> YOUR TASK: Look below for the line holding "Free for All" and the line holding "is primarily dependent upon". Repeat those two and everything between, exactly.

> RECORDS:

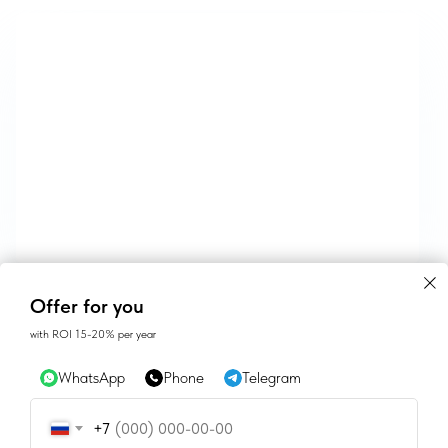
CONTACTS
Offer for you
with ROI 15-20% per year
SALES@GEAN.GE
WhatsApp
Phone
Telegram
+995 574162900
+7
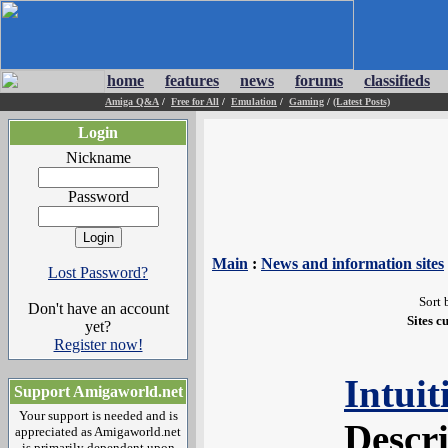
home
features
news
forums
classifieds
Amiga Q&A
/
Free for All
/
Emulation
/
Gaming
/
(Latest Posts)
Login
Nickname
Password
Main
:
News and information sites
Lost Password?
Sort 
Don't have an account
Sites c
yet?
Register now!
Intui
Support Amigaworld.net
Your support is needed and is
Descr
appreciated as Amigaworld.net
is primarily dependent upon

==

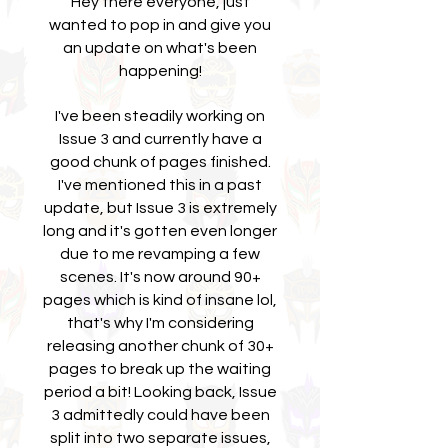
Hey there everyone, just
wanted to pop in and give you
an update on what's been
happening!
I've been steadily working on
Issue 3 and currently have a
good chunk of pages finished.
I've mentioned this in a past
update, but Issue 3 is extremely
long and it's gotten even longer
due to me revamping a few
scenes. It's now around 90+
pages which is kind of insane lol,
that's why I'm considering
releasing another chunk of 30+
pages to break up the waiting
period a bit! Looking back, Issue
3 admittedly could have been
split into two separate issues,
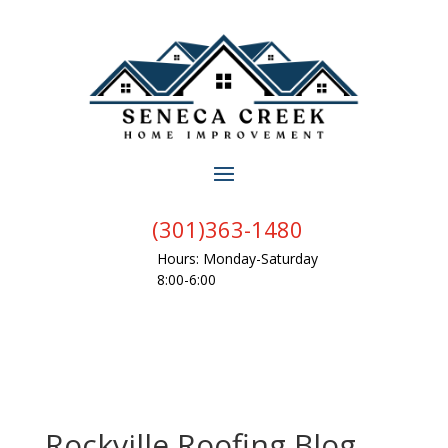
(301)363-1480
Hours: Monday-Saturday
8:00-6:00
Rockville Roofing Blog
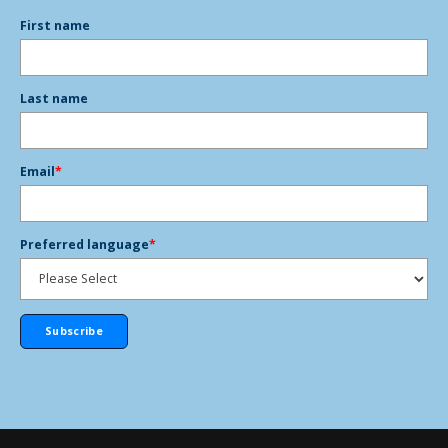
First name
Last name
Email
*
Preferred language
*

* * *

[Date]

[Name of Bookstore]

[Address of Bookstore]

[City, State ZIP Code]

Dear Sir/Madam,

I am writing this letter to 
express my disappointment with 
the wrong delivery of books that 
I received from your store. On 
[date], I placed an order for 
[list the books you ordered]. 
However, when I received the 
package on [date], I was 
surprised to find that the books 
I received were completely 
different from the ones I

> WRITTEN RESPONSE:
Free for All
/
Emulation
/
Gaming
/
(Latest Posts)
Login
Nickname
Password
Main
:
News and information sites
Lost Password?
Sort 
Don't have an account
Sites c
yet?
Register now!
Intui
Support Amigaworld.net
Your support is needed and is
Descr
appreciated as Amigaworld.net
is primarily dependent upon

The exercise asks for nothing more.